But Lawsuits over Pai’s Net Neutrality Repeal and California Law will Continue.
By Jon Brodkin, Nov 15, 2018 | Original ARS Technica article here.
The US Supreme Court has declined to hear the broadband industry’s challenge of Obama-era net neutrality rules. The Federal Communications Commission’s 2015 order to impose net neutrality rules and strictly regulate broadband was already reversed by Trump’s pick for FCC chairman, Ajit Pai. But AT&T and broadband industry lobby groups were still trying to overturn court decisions that upheld the FCC order.
A win for the broadband industry could have prevented future administrations from imposing a similarly strict set of rules. The Trump administration supported the industry’s case, asking the US Supreme Court to vacate the Obama-era ruling. But the Supreme Court today said it has denied petitions filed by AT&T and broadband lobby groups NCTA, CTIA, USTelecom, and the American Cable Association. Four of nine justices must agree to hear a case, but only three voted to grant the petitions.
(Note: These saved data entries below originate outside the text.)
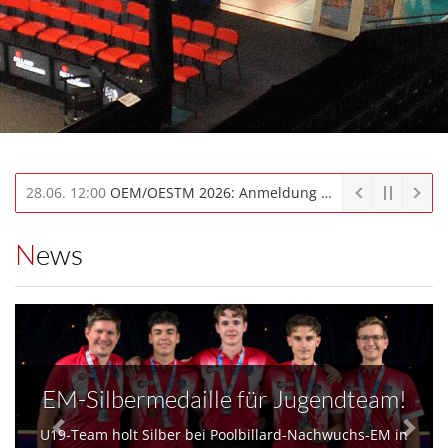
13.06. 23:59
Erste Infos zur OESTM/OEM 2026...
News
EM-Silbermedaille für Jugendteam!
U19-Team holt Silber bei Poolbillard-Nachwuchs-EM in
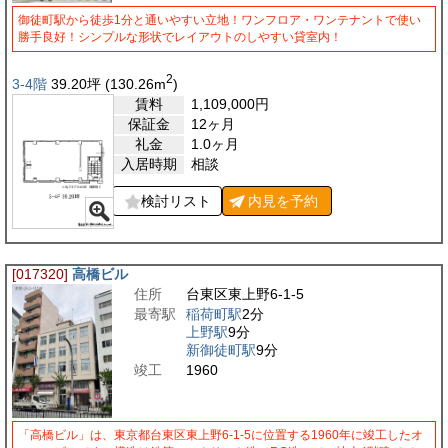
御徒町駅から徒歩1分と通いやすい立地！ワンフロア・ワンテナントで使い
勝手良好！シンプルな形状でレイアウトのしやすい貸室内！
2
3-4階
39.20
坪
(130.26
m
)
賃料
1,109,000
円
保証金
12ヶ月
礼金
1.0ヶ月
入居時期
相談
検討リスト
内見を
予約
[017320]
高橋ビル
住所
台東区東上野6-1-5
最寄駅
稲荷町駅
2分
上野駅
9分
新御徒町駅
9分
竣工
1960
「高橋ビル」は、東京都台東区東上野6-1-5に位置する1960年に竣工したオ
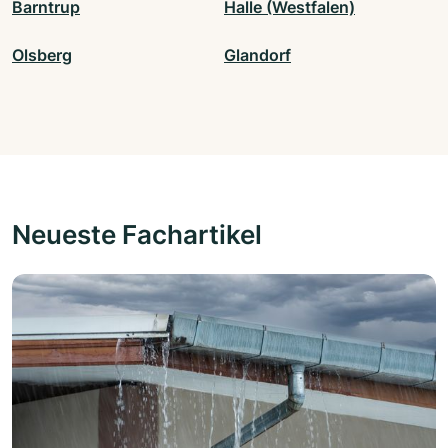
Barntrup
Halle (Westfalen)
Olsberg
Glandorf
Neueste Fachartikel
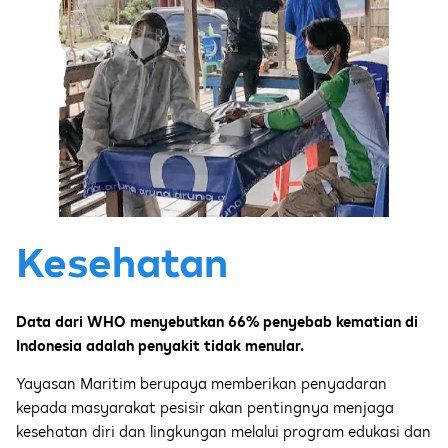
Kesehatan
Data dari WHO menyebutkan 66% penyebab kematian di
Indonesia adalah penyakit tidak menular.
Yayasan Maritim berupaya memberikan penyadaran
kepada masyarakat pesisir akan pentingnya menjaga
kesehatan diri dan lingkungan melalui program edukasi dan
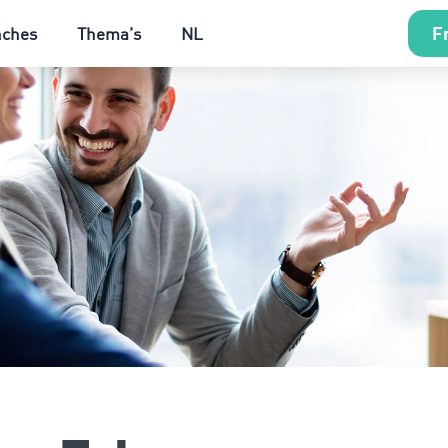
Fr
nches
Thema’s
NL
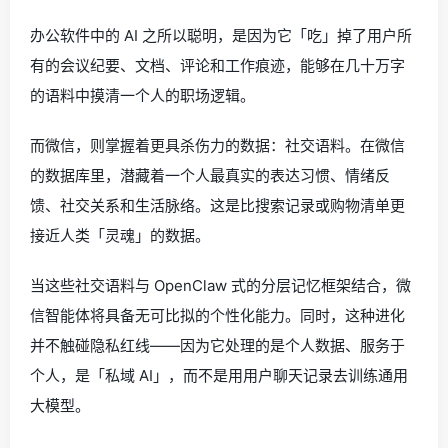
办公软件中的 AI 之所以聪明，是因为它「吃」掉了用户所
有的会议纪要、文档、评论和工作痕迹，能够在几十万字
的语料中摸清一个人的职场逻辑。
而微信，则掌握着更具杀伤力的数据：社交语料。在微信
的数据库里，潜藏着一个人最真实的表达习惯、情绪反
馈、社交关系和生活脉络。这是比搜索记录或购物清单更
接近人类「灵魂」的数据。
当这些社交语料与 OpenClaw 式的分层记忆框架结合，微
信智能体将具备无可比拟的个性化能力。同时，这种进化
并不触碰隐私红线——因为它处理的是个人数据、服务于
个人，是「私域 AI」，而不是用用户聊天记录去训练通用
大模型。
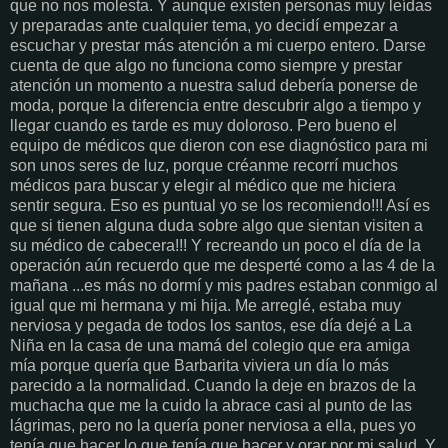
que no nos molesta. Y aunque existen personas muy leídas
y preparadas ante cualquier tema, yo decidí empezar a
escuchar y prestar más atención a mi cuerpo entero. Darse
cuenta de que algo no funciona como siempre y prestar
atención un momento a nuestra salud debería ponerse de
moda, porque la diferencia entre descubrir algo a tiempo y
llegar cuando es tarde es muy doloroso. Pero bueno el
equipo de médicos que dieron con ese diagnóstico para mi
son unos seres de luz, porque créanme recorrí muchos
médicos para buscar y elegir al médico que me hiciera
sentir segura. Eso es puntual yo se los recomiendo!!! Así es
que si tienen alguna duda sobre algo que sientan visiten a
su médico de cabecera!!! Y recreando un poco el día de la
operación aún recuerdo que me desperté como a las 4 de la
mañana ...es más no dormí y mis padres estaban conmigo al
igual que mi hermana y mi hija. Me arreglé, estaba muy
nerviosa y pegada de todos los santos, ese día dejé a La
Niña en la casa de una mamá del colegio que era amiga
mía porque quería que Barbarita viviera un día lo más
parecido a la normalidad. Cuando la deje en brazos de la
muchacha que me la cuido la abrace casi al punto de las
lágrimas, pero no la quería poner nerviosa a ella, pues yo
tenía que hacer lo que tenía que hacer y orar por mi salud. Y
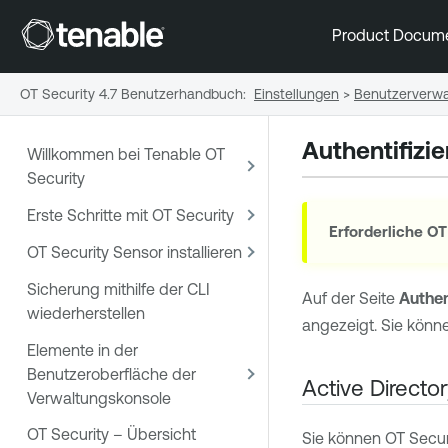
Product Docum
OT Security 4.7 Benutzerhandbuch
:
Einstellungen
>
Benutzerverwa
Authentifizi
Willkommen bei Tenable OT
Security
Erste Schritte mit OT Security
Erforderliche
OT
OT Security Sensor installieren
Sicherung mithilfe der CLI
Auf der Seite
Authen
wiederherstellen
angezeigt. Sie könne
Elemente in der
Benutzeroberfläche der
Active Director
Verwaltungskonsole
OT Security – Übersicht
Sie können
OT Secur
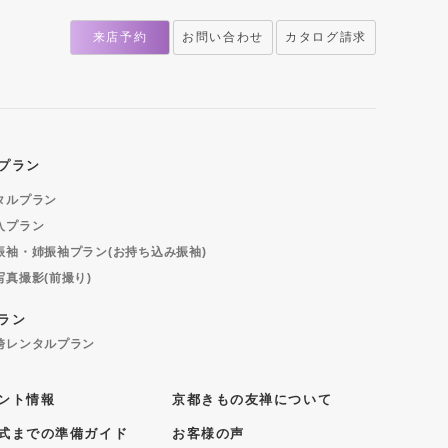
来店予約
お問い合わせ
カタログ請求
プラン
タルプラン
入プラン
振袖・姉振袖プラン(お持ち込み振袖)
写真撮影(前撮り)
ラン
袴レンタルプラン
ント情報
京都きもの友禅について
式までの準備ガイド
お客様の声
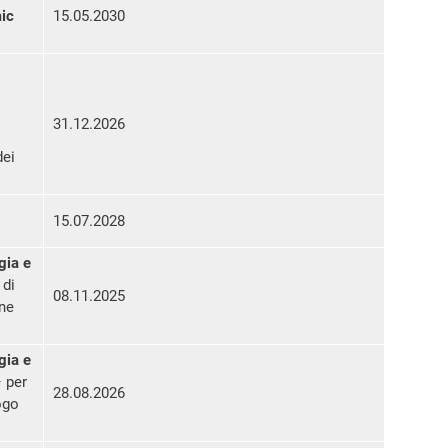
ic
15.05.2030
31.12.2026
dei
15.07.2028
gia e
 di
08.11.2025
one
gia e
 per
28.08.2026
ogo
Chief Justices Roberts and Kavanaugh Recused Themselves From the Case
Chief Justice John Roberts and Justice Brett Kavanaugh recused themselves from the case. Roberts owned stock in AT&T-owned Time Warner, while Kavanaugh took part in the case when he was a judge on the DC Circuit appeals court, Bloomberg Supreme Court Reporter Greg Stohr noted. Kavanaugh dissented from the ruling upholding net neutrality rules in 2017, arguing that the rules violate the First Amendment rights of Internet service providers by preventing them from "exercising editorial control" over Internet content.
According to the Supreme Court announcement today, Justices Clarence Thomas, Samuel Alito, and Neil Gorsuch "would grant the petitions, vacate the judgment of the United States Court of Appeals for the District of Columbia Circuit [which upheld the FCC’s net neutrality order], and remand to that court with instructions to dismiss the cases as moot."
The legal battle over net neutrality will continue and could potentially reach the Supreme Court again in a separate case.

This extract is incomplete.